– Так что скажешь по поводу любви твоего дяди к роскоши?
– Почему бы нет? Что в этом плохого? – пожимает плечами Геринг, изничтожая меня взглядом даже не за полное отсутствие интереса к свитерам, а за неповиновение. – Я слышала, что у него было невероятное собрание картин и других шедевров мирового искусства. И что он собрал уникальную коллекцию. Возможно, дяде и правда нравилось искусство. Но, главное, у него была возможность коллекционировать то, что он хотел. А если у тебя есть такая возможность, то ею надо пользоваться…
Сейчас слова Элизабет звучат так же невинно, как и слова самого рейхсмаршала, пытавшегося во время Нюрнбергского трибунала в частных беседах с психотерапевтом оправдать свою тягу к роскоши: «Я рад, что вы спросили, потому что у меня было мало возможностей исчерпывающе ответить в суде на этот вопрос. Они пытались представить меня как грабителя шедевров. Во-первых, во время войны все немного мародерствуют. Однако всё, что, так сказать, я награбил, было сделано законно. Возможно, я платил низкую цену – меньше, чем стоили эти предметы, – но я всегда платил за них, или же их доставляли мне по официальным каналам через дивизию Германа Геринга, которая вместе с комиссией Розенберга поставляла предметы в мою коллекцию. Наверное, одна из моих слабостей в том, что я люблю жить в окружении роскоши и так артистичен по натуре, что шедевры искусства вдыхают в меня жизнь и согревают мне душу. Но я всегда хотел передать эти сокровища, картины, скульптуры, иконы, украшения и прочее государственному музею после своей смерти или раньше для вящей славы немецкой культуры. Если смотреть на вещи с этой стороны, то я не считаю, что поступал аморально.

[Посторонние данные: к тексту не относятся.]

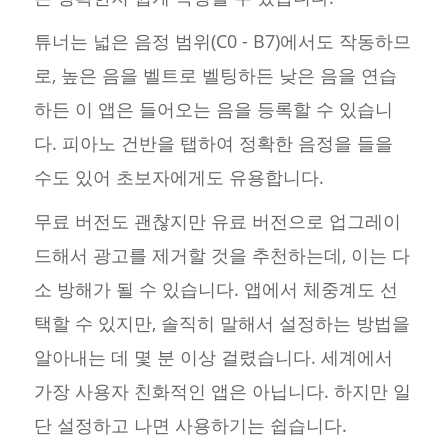
튜너는 넓은 음정 범위(C0 - B7)에서도 작동하므
로, 높은 음을 벨트로 벨팅하든 낮은 음을 연습
하든 이 앱은 들어오는 음을 등록할 수 있습니
다. 피아노 건반을 탭하여 정확한 음정을 들을
수도 있어 초보자에게도 유용합니다.
무료 버전도 괜찮지만 유료 버전으로 업그레이
드해서 광고를 제거할 것을 추천하는데, 이는 다
소 방해가 될 수 있습니다. 앱에서 체중계도 선
택할 수 있지만, 솔직히 말해서 설정하는 방법을
알아내는 데 몇 분 이상 걸렸습니다. 세계에서
가장 사용자 친화적인 앱은 아닙니다. 하지만 일
단 설정하고 나면 사용하기는 쉽습니다.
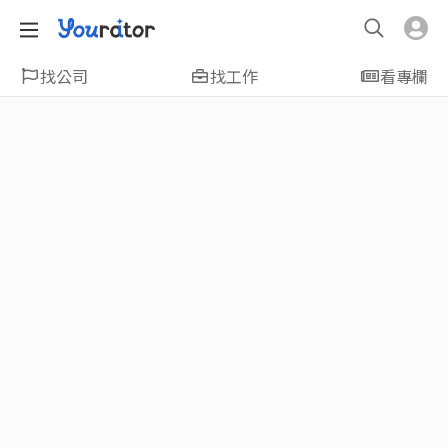
找公司
找工作
看專欄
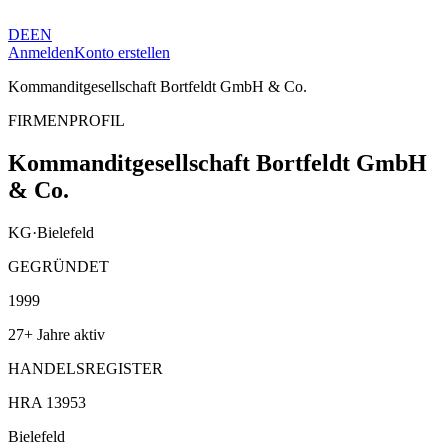
DE
EN
Anmelden
Konto erstellen
Kommanditgesellschaft Bortfeldt GmbH & Co.
FIRMENPROFIL
Kommanditgesellschaft Bortfeldt GmbH
& Co.
KG
·
Bielefeld
GEGRÜNDET
1999
27+ Jahre aktiv
HANDELSREGISTER
HRA 13953
Bielefeld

Я собирал эти сокровища искусства не для того, чтобы продать их или обогатиться. Я люблю искусство ради самого искусства, как я говорил, моя душа требовала, чтобы меня окружали лучшие образцы мирового искусства»>9
«3 мая 1946. Утреннее заседание. Во время перекрестного допроса Джексона Геринг вновь удостоился оценки “аморального преступника”, и вновь всплыла его страсть к накопительству и его непомерное тщеславие. Всеобщее оживление – за исключением самого Геринга – вызвало описание одного из приемов, устроенного в свое время Герингом, на который бывший рейхсмаршал явился в римской тоге и в сандалиях, как Нерон, вдобавок в гриме, с наманикюренными пальцами и подкрашенными помадой губами.
Беспокойно заерзав на стуле, Геринг бормотал: “Здесь не место упоминать о таких вещах, даже если это и правда”»>10.
Придирчиво рассматривая фигурки инков из серебра, инкрустированные камнями, Элизабет отмечает после паузы:
– Ты, наверное, заметила, что у меня не так много ювелирных украшений. Вот мама моя их обожала, потому что она была из иного времени, где носили мех и драгоценные камни. Я другая. Мех я вообще не ношу. И против убийства животных.
– А осталось у тебя что-то с тех времен, когда мать была вместе с отцом, а Герман Геринг был вторым человеком в рейхе?
– Нет, только фотографии. Конечно, несколько десятилетий назад оставались еще какие-то украшения и вещи, которые моя мама привезла из Австрии и те, что покупала за годы жизни здесь. Но когда она тяжело заболела, ситуация резко осложнилась. Представь, я постоянно на работе. Дети мои – еще подростки, но тоже вовсю работают. А матери нужно было обеспечить уход. Единственным способом хоть как-то помочь ей было нанять сиделку, что я и предпочла сделать, несмотря на большие затраты. Так что все ценные вещи были мною проданы. Сейчас думаю, что все продать было неправильно, но выбора как такового не было. А мама умерла в 1994 году.